Abengoa’s Woes Risk Widening Grain Glut on Biofuel Concern
Source: By Isis Almeida, Bloomberg News • Posted: Thursday, December 10, 2015
Spanish renewable energy producer Abengoa SA is due to meet its main creditor banks on Wednesday as it seeks funding needed to avoid insolvency. While Abengoa said Dec. 1 it had no plans to stop production, grain traders may become reluctant to sell the company the wheat and corn its uses to make the biofuel, said Christoph Berg, managing director of researcher F.O. Licht GmbH.
Abengoa’s factories in the Netherlands, France and Spain have the capacity to consume more than 2 million metric tons of grain a year, so any slowdown or closure of its plants would add to an oversupply. A Bloomberg index of wheat, corn and soybean prices is near the lowest since June 2010 as bumper crops boost global grain stockpiles to the highest in almost three decades.
“If we have further reduction in demand from the ethanol industry, it will be one more bearish factor for wheat and corn prices in Europe,” said Benjamin Bodart, director at farm adviser CRM Agri-Commodities in Newmarket, England. “We already have surpluses and while ethanol demand is not a driver of grain prices in Europe, it’s another negative element.”
Abengoa’s bioenergy plants are operating normally, with the exception of the Hugoton factory in U.S. state of Kansas, where its ramp-up phase has been postponed, the company said in an e-mailed statement Wednesday.
Grain Consumption
Still, biofuels account for a small amount of grain consumption. Europe processed 10.6 million tons of grain into ethanol last year, according to ePure, an association representing biofuel producers in the European Union. That’s about 3 percent of the bloc’s production of crops.
Grain usage to make ethanol rose 43 percent in 2010 as the European Renewable Energy Directive called for 10 percent of transport fuel to come from renewable sources by 2020. Growth slowed in the last few years as the bloc proposed capping the amount of conventional biofuels that can be used to meet renewable targets to 7 percent. The bill became law this summer and member states have two years to integrate the decision into legislation.
European Grain
“Our sector provides a valuable market for European farmers and for the excess grain that Europe produces,” Robert Wright, ePure’s secretary-general, said in an e-mailed statement. “Capping the use of ethanol made from grains restricts continued and sustainable growth in the European grain market and has a negative impact on EU grain production.”

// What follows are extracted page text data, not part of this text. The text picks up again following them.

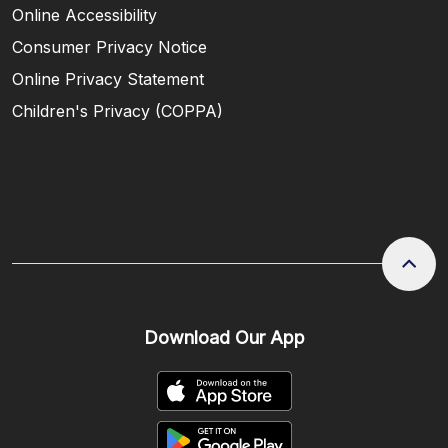
Online Accessibility
Consumer Privacy Notice
Online Privacy Statement
Children's Privacy (COPPA)
Download Our App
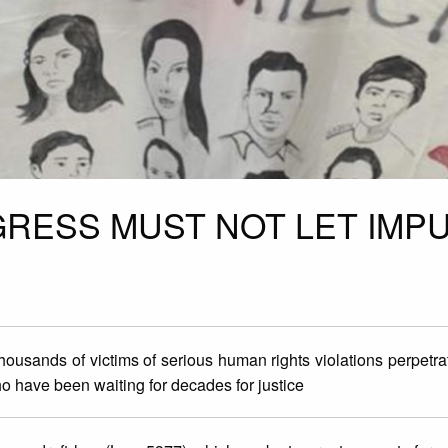
RESS MUST NOT LET IMPU
thousands of victims of serious human rights violations perpetra
who have been waiting for decades for justice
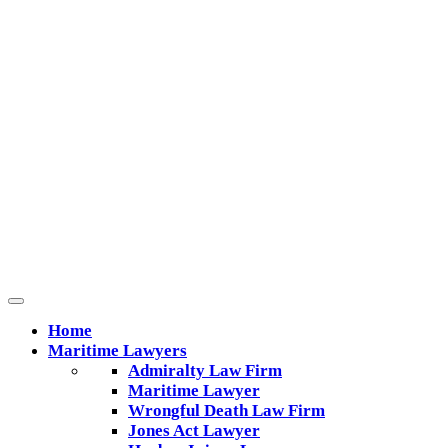
Home
Maritime Lawyers
Admiralty Law Firm
Maritime Lawyer
Wrongful Death Law Firm
Jones Act Lawyer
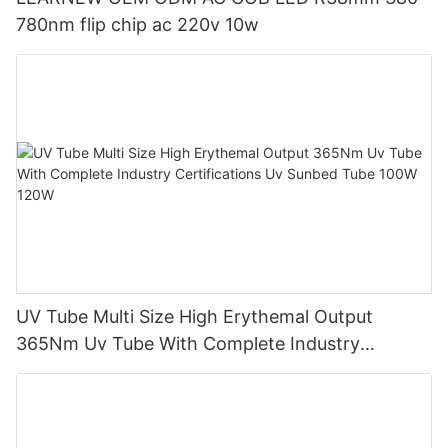
780nm flip chip ac 220v 10w
UV Tube Multi Size High Erythemal Output
365Nm Uv Tube With Complete Industry
Certifications Uv Sunbed Tube 100W 120W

Grain usage for ethanol in the U.K. may fall to 500,000 tons in the 12 months through June from about 800,000 tons in each of the past two seasons after CropEnergies AG earlier this year mothballed its Ensus ethanol plant, CRM Agri-Commodities estimates. The factory has a capacity to use more than 1 million tons of feed wheat a year. Farmers near the plant have been forced to sell their grain at a discount of 2 to 3 pounds ($3 to $4.50) a ton to exchange prices, a trend likely to last until spring, Bodart said.
CropEnergies didn’t respond to an e-mail or phone calls seeking comment on the current status of its Ensus plant.

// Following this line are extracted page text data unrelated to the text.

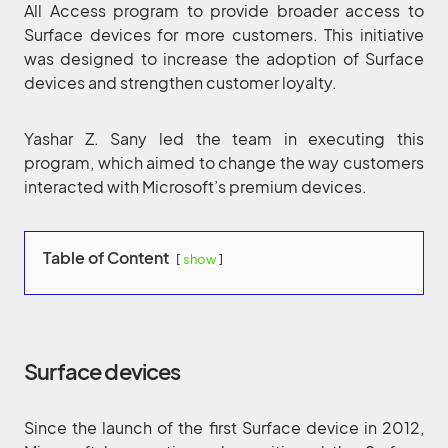
All Access program to provide broader access to
Surface devices for more customers. This initiative
was designed to increase the adoption of Surface
devices and strengthen customer loyalty.
Yashar Z. Sany led the team in executing this
program, which aimed to change the way customers
interacted with Microsoft’s premium devices.
Table of Content
show
Surface devices
Since the launch of the first Surface device in 2012,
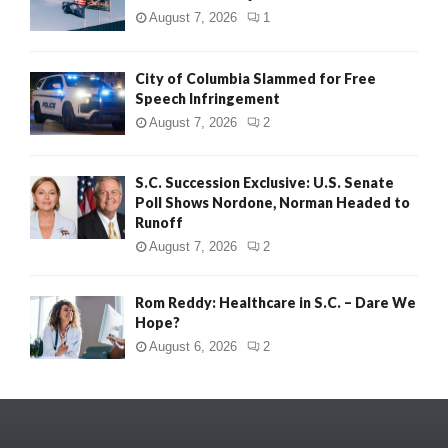
August 7, 2026
1
City of Columbia Slammed for Free
Speech Infringement
August 7, 2026
2
S.C. Succession Exclusive: U.S. Senate
Poll Shows Nordone, Norman Headed to
Runoff
August 7, 2026
2
Rom Reddy: Healthcare in S.C. – Dare We
Hope?
August 6, 2026
2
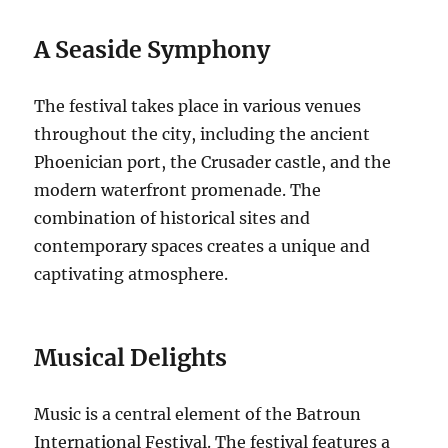
A Seaside Symphony
The festival takes place in various venues
throughout the city, including the ancient
Phoenician port, the Crusader castle, and the
modern waterfront promenade. The
combination of historical sites and
contemporary spaces creates a unique and
captivating atmosphere.
Musical Delights
Music is a central element of the Batroun
International Festival. The festival features a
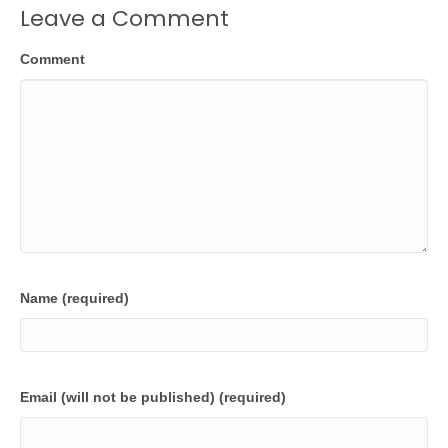
Leave a Comment
Comment
Name (required)
Email (will not be published) (required)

It’s becoming more profitable to produce ethanol in Europe because prices have risen and grain costs declined, according to Ratzeburg, Germany-based F.O. Licht. That means it would make sense for Abengoa, which has said it could sell some its ethanol factories, to keep its plants running, Berg said.
Prices for the biofuel for loading in Rotterdam climbed 36 percent this year to 634 euros ($692) a cubic meter by Dec. 7, according to Nyon, Switzerland-based Starsupply Renewables.
“The Abengoa situation is delicate and worth watching,” F.O. Licht’s Berg said. “It’s not clear how long they will be able to keep operating, as grain traders may become reluctant to sell to them.”